Não nos teria escapado o que se insinuo sob nossas palavras e não foi explicitamente afirmado?: que o eterno retorno evoca o sentido aterrador de todas as coisas, a fatalidade de seu ser eternamente transitório; que, o mundo, e nele cada mínima coisa, não se encaminha nem para a realização plena, nem para a definitiva nadificação; que, finalmente, imagem da contradição, a vontade que tudo podia agora já não possui poder algum, nem mesmo para mudar um grão de areia. Tudo é necessidade, tudo é fatum, tudo é destino. Haveria ainda algum sentido em falar de uma vontade, inda mais de uma vontade criadora, se tudo é necessidade? Haveria ainda algum sentido e falar de “sentidos”, se todas a finalidades perderam a consistência? Mas há, sem dúvida, para Nietzsche, uma vontade criadora.
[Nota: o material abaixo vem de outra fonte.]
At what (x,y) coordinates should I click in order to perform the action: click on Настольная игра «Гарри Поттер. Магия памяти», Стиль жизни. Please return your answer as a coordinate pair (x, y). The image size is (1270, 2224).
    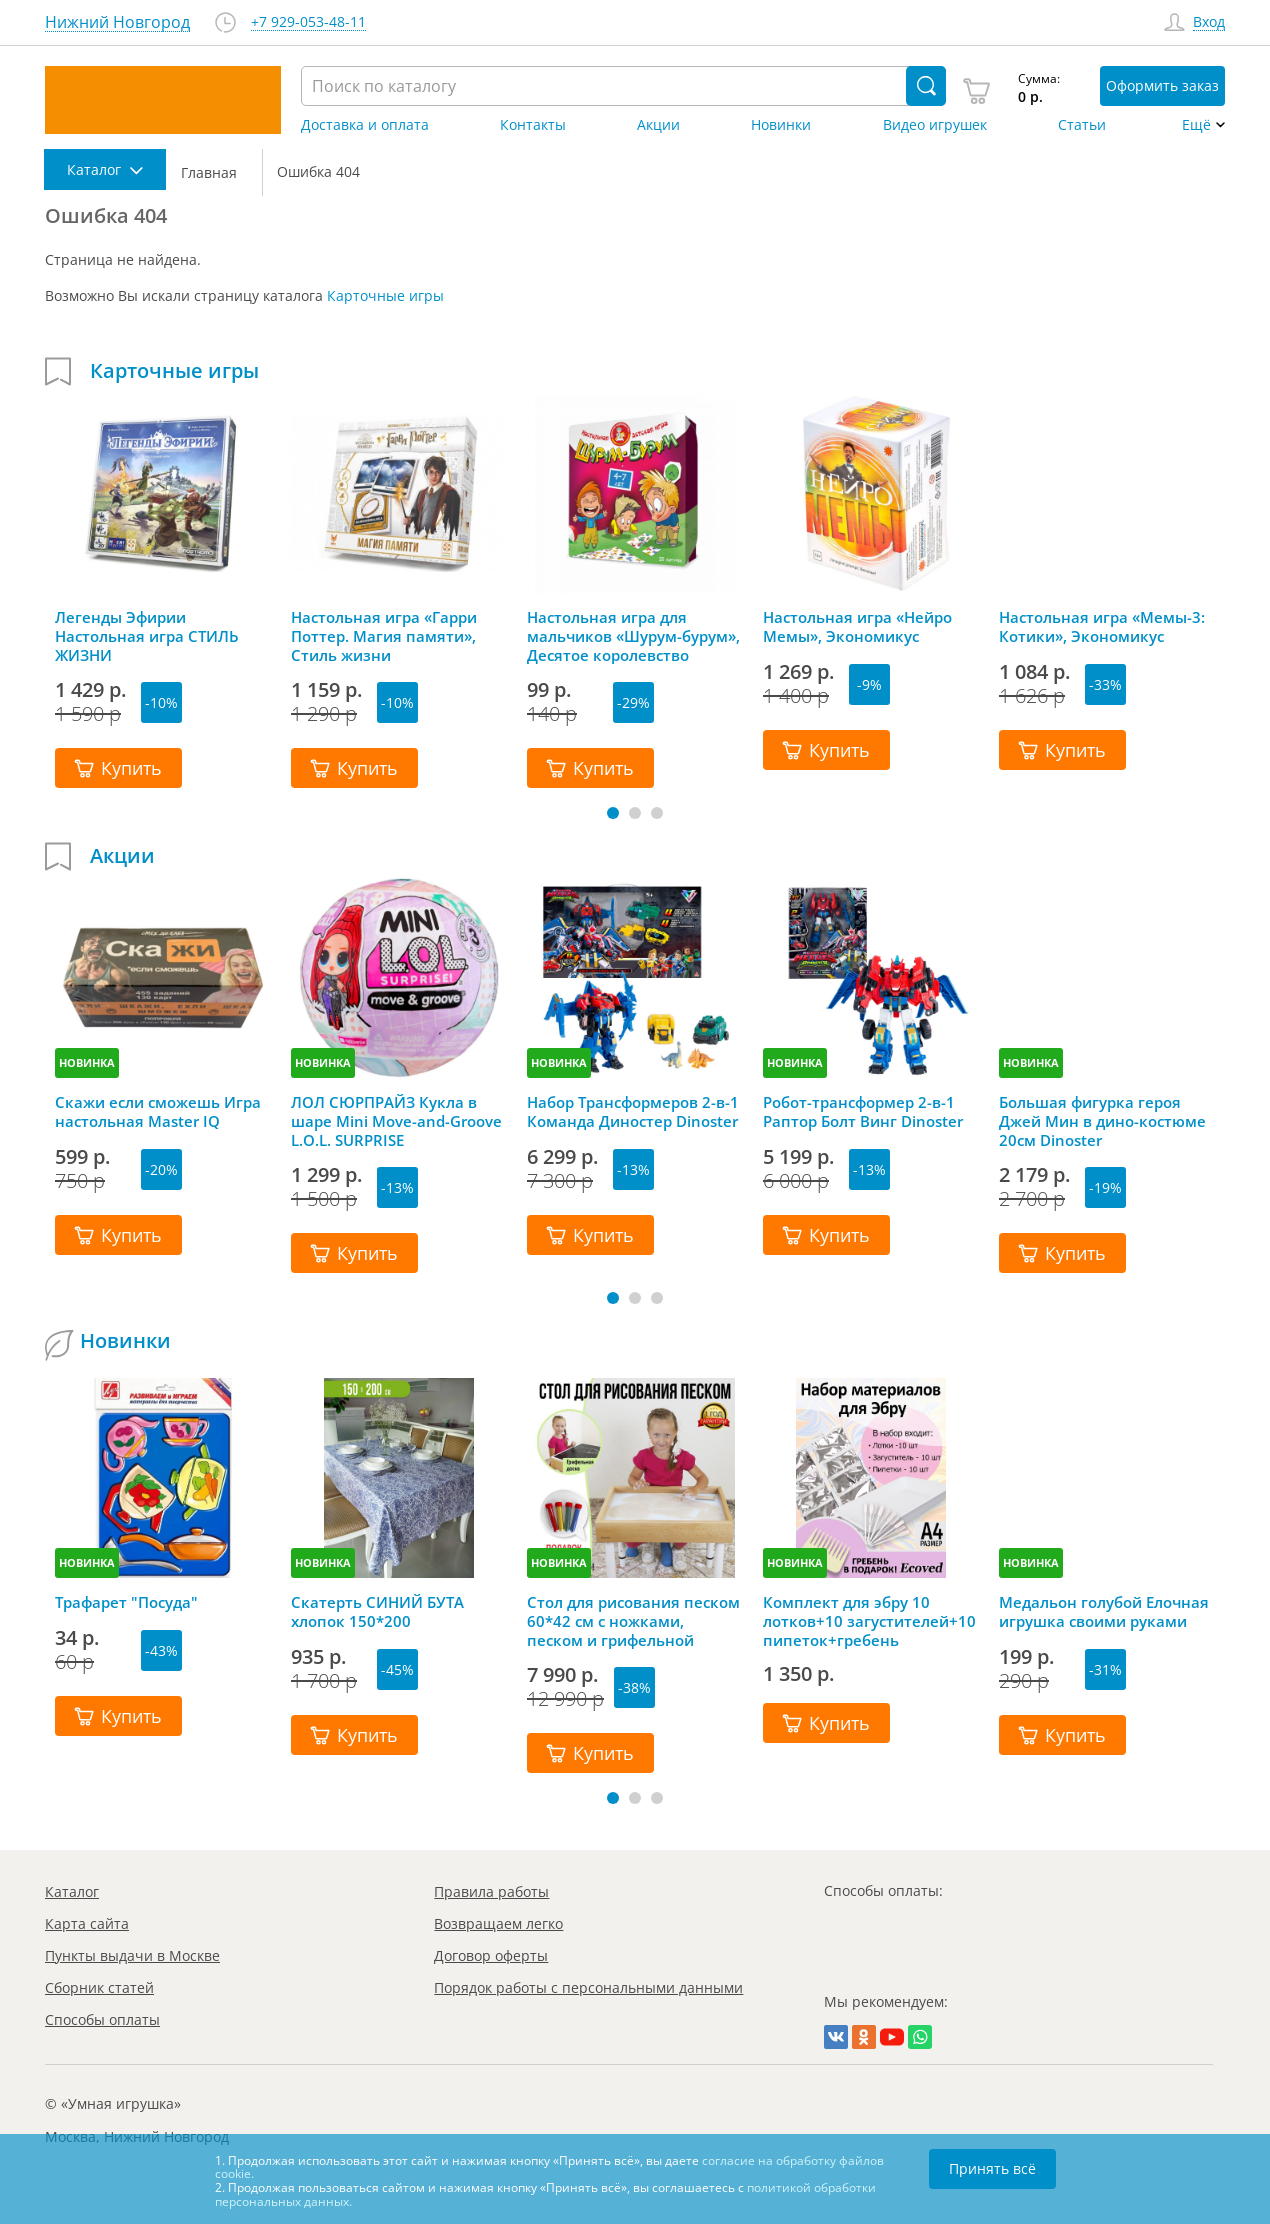     Looking at the image, I should click on (384, 636).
Uma vontade que só pode querer o que foi querido e eternamente deve querer; uma vontade que só pode criar o que já infinitas vezes criou e está destinada a criar por toda eternidade; uma vontade, enfim, que só pode querer o necessário, com a necessidade de ser ela mesma necessária. Pois, “Qual pode ser a nossa doutrina?” – indaga o filósofo em O crepúsculo dos ídolos. Ele mesmo responde:

Ninguém é responsável pelo fato de existir, por ser assim ou assado, por se achar nessas circunstâncias, nesse ambiente. A fatalidade de seu ser não pode ser destrinchada da fatalidade de tudo o que foi e será (...) Cada um é necessário, é um pedaço do destino, pertence ao todo, está no todo (NIETZSCHE,2006: 46)
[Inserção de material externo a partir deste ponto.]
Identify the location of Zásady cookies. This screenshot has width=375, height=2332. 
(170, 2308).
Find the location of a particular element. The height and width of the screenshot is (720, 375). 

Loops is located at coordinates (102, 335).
Aqui habita o perigo, aqui também cresce o que salva. O amor fati deve adquirir uma significação muito mais fundamental. Não pode ser considerado um imperativo ético análogo ao imperativo categórico de Kant. Sem dúvida ele envolve uma decisão, mas esta não se refere aos atos que expressam a vontade (estes são necessários) e sim à vontade mesma, ao querer que atribui sentido a esses atos. De qualquer forma, ainda assim, não se trata de uma vontade intencional que possa fazer escolhas, mas do poder, da quantidade de força, da capacidade  da vontade em querer a si mesma eternamente. O amor fati é, antes, a expressão dessa vontade criadora que cria eternamente o mesmo e o celebra como sua criação, que quer eternamente o mesmo e o celebra como seu querer. Ao assumir o que é necessário como sua criação, a vontade, essa vontade criadora reconcilia-se com o tempo – antes, a razão maior de seu desespero e origem de sua loucura, a vingança. A necessidade que antes habitava o passado (todo Foi-Assim) é a última limitação da vontade, a pedra que ela não pode mover. Precisou ela, justamente, elevar todas as coisas à mesma necessidade para ultrapassá-la, tornando-a criação sua: é o sentido que ora se atribui à necessidade, é a necessidade tornada sentido.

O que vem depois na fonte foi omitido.